I hurried into my grandmother’s room, which had the same atmosphere as always. Nothing in it had changed, and there was no evidence of the upheaval beyond its walls. The dish where she spat out pomegranate seeds was carefully covered with a piece of clean white muslin. There were her novels, radio, vanity case, prayer beads, a brooch of her mother’s, a lock of my hair when I was a child, a swatch of some material she was still trying to match, and a little empty perfume bottle. She had kept this for years and continued to inquire about the perfume in shops in Beirut and to ask people going abroad to find her a replacement for it.
I rushed over to her now, regretting that I hadn’t gone straight to her the moment I started making preparations for Beirut. She had thousands of liras ready for me. She thrust her hand into her caftan again and took a piece of mastic chewing gum from a beautiful little box which had originally contained face powder.

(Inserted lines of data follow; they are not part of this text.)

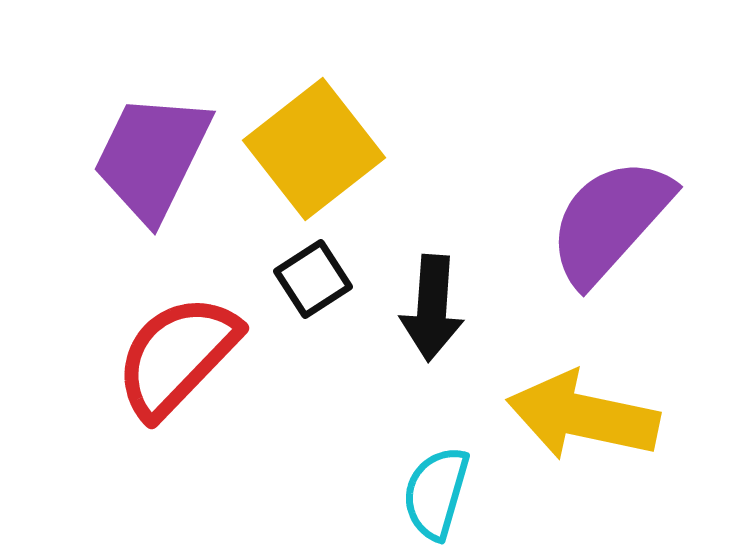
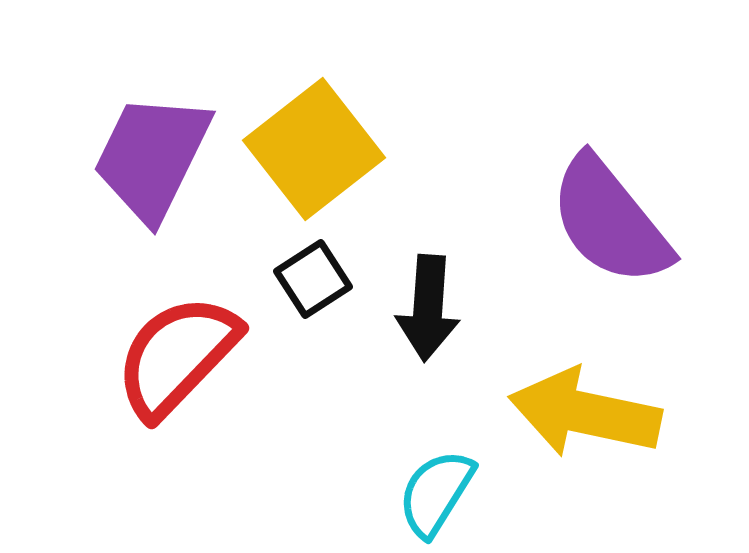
purple semicircle: rotated 81 degrees counterclockwise
black arrow: moved 4 px left
yellow arrow: moved 2 px right, 3 px up
cyan semicircle: rotated 16 degrees clockwise
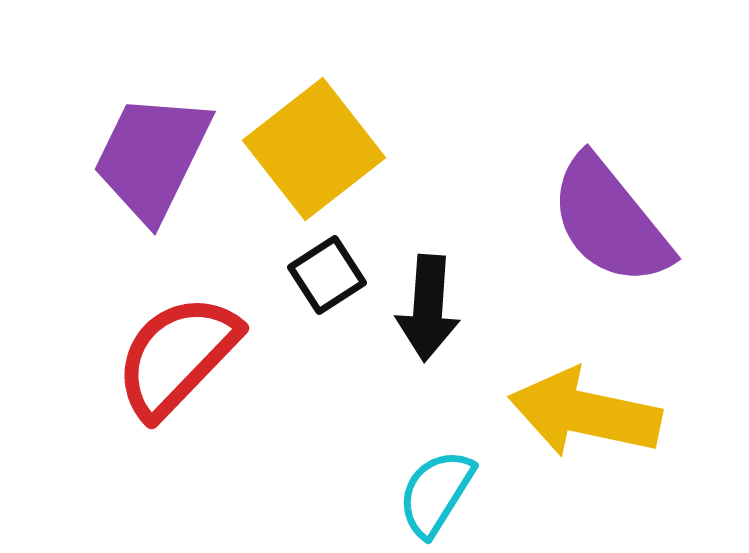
black square: moved 14 px right, 4 px up
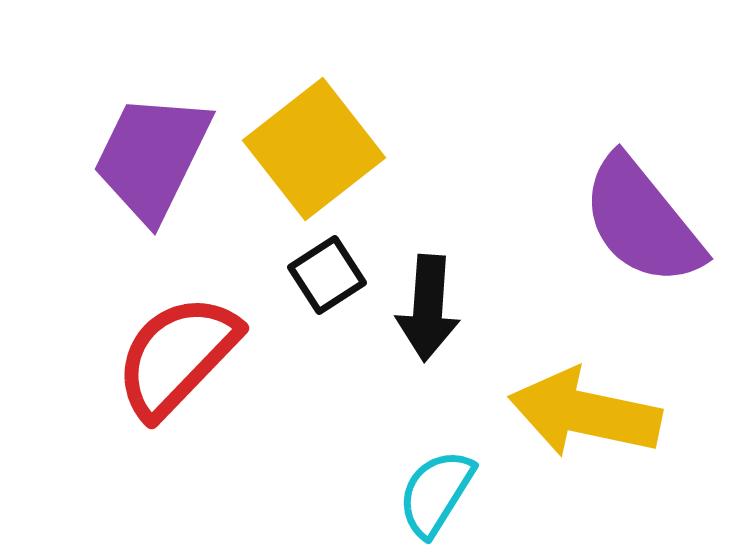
purple semicircle: moved 32 px right
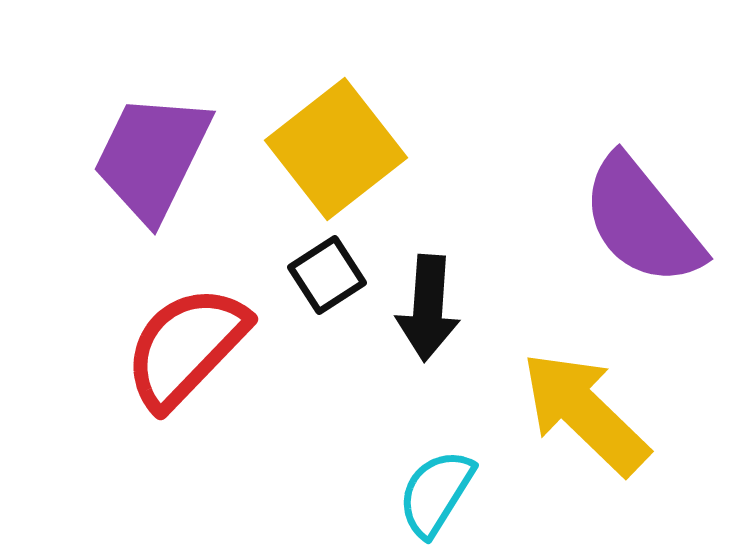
yellow square: moved 22 px right
red semicircle: moved 9 px right, 9 px up
yellow arrow: rotated 32 degrees clockwise
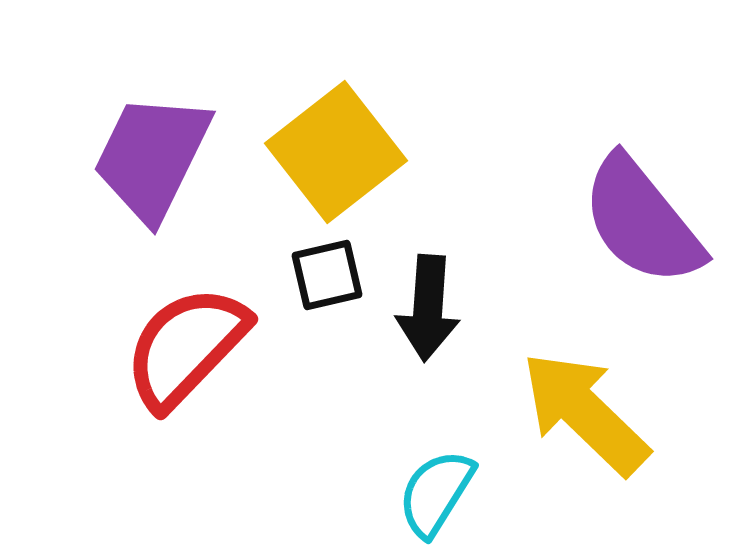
yellow square: moved 3 px down
black square: rotated 20 degrees clockwise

I bent and held her close. Who would have thought of this piece of mastic apart from my grandmother? I half understood why I had reached this age and was still in the same place. How could I leave her? I had never seen anybody to compare to her. She started giving me instructions. “Remember who we are. Make sure the larde
r and the fridge are never empty.”
We had grown accustomed to our house becoming like a refuge during the war. Men and women were no longer segregated. Everybody slept in my grandfather’s room.
“Jawad said he’s lived with a woman in sin for years,” added my grandmother with an indifferent air.
I didn’t answer. It hurt me to think that she was worried about my future and had picked up certain vibrations from me when I preferred to believe I had kept my feelings well hidden. She’d guessed that my longing for a man had become tinged with a nervous desire to get a hold on the lifeboat because the waters of spinsterhood were no longer simply lapping around my ankles, but had risen halfway up my neck, so that only my head remained above the surface. I gazed at her pale face and her hands, which were smooth and unveined and looked like a young girl’s waiting for a wedding ring. She moved the dish of pomegranate seeds aside, and I wanted to ask her to love my mother again and understand that she was the only child she had.
Zemzem and Ali were chatting. He was telling her about his wife’s voice. “Someone from a recording company heard her singing in her father’s restaurant and begged her to come to the studios, but she refused.” Then he noticed Naima’s grandson. “There you are! Give me some good news. Tell me Ruhiyya’s broken her leg and isn’t coming.”
But the boy shouted back breathlessly, “Ruhiyya and her cousin are both coming. They’re on their way. He said mind you don’t go without them and sent his hand luggage with me to give Miss Asmahan.”